* _What you are asked to do_
Take every line from the data that has the word "More" in it.

%%

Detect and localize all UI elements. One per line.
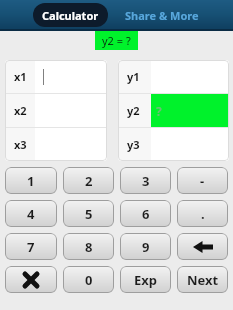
staticText: y2 = ? — [102, 33, 131, 48]
button[interactable]: 2 — [63, 167, 114, 194]
staticText: 0 — [85, 271, 93, 289]
button[interactable] — [35, 60, 107, 93]
staticText: - — [200, 172, 205, 190]
staticText: x3 — [14, 137, 27, 152]
staticText: y1 — [127, 69, 140, 84]
button[interactable]: Share & More — [121, 4, 203, 27]
button[interactable] — [5, 266, 57, 293]
staticText: Share & More — [125, 8, 199, 23]
staticText: 9 — [142, 238, 150, 256]
button[interactable]: 4 — [5, 200, 57, 227]
button[interactable] — [177, 233, 228, 260]
button[interactable]: 9 — [120, 233, 171, 260]
button[interactable]: Exp — [120, 266, 171, 293]
button[interactable] — [151, 128, 229, 161]
staticText: Calculator — [42, 8, 99, 23]
staticText: 1 — [27, 172, 35, 190]
button[interactable]: 1 — [5, 167, 57, 194]
button[interactable]: 3 — [120, 167, 171, 194]
staticText: ? — [156, 103, 162, 119]
staticText: y2 — [127, 103, 140, 118]
button[interactable] — [151, 60, 229, 93]
staticText: 5 — [85, 205, 93, 223]
button[interactable] — [35, 94, 107, 127]
button[interactable]: - — [177, 167, 228, 194]
button[interactable]: ? — [151, 94, 229, 127]
staticText: Next — [187, 271, 219, 289]
button[interactable]: 5 — [63, 200, 114, 227]
staticText: . — [201, 205, 205, 223]
button[interactable]: Calculator — [33, 3, 108, 27]
button[interactable]: 7 — [5, 233, 57, 260]
button[interactable]: 8 — [63, 233, 114, 260]
staticText: 4 — [27, 205, 35, 223]
staticText: x2 — [14, 103, 27, 118]
staticText: 8 — [85, 238, 93, 256]
staticText: 2 — [85, 172, 93, 190]
staticText: Exp — [134, 271, 158, 289]
staticText: x1 — [14, 69, 27, 84]
staticText: y3 — [127, 137, 140, 152]
staticText: 6 — [142, 205, 150, 223]
button[interactable]: . — [177, 200, 228, 227]
button[interactable] — [35, 128, 107, 161]
button[interactable]: 0 — [63, 266, 114, 293]
staticText: 7 — [27, 238, 35, 256]
button[interactable]: 6 — [120, 200, 171, 227]
staticText: 3 — [142, 172, 150, 190]
button[interactable]: Next — [177, 266, 228, 293]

%%

* _Solved exercise_
button[interactable]: Share & More — [121, 4, 203, 27]
staticText: Share & More — [125, 8, 199, 23]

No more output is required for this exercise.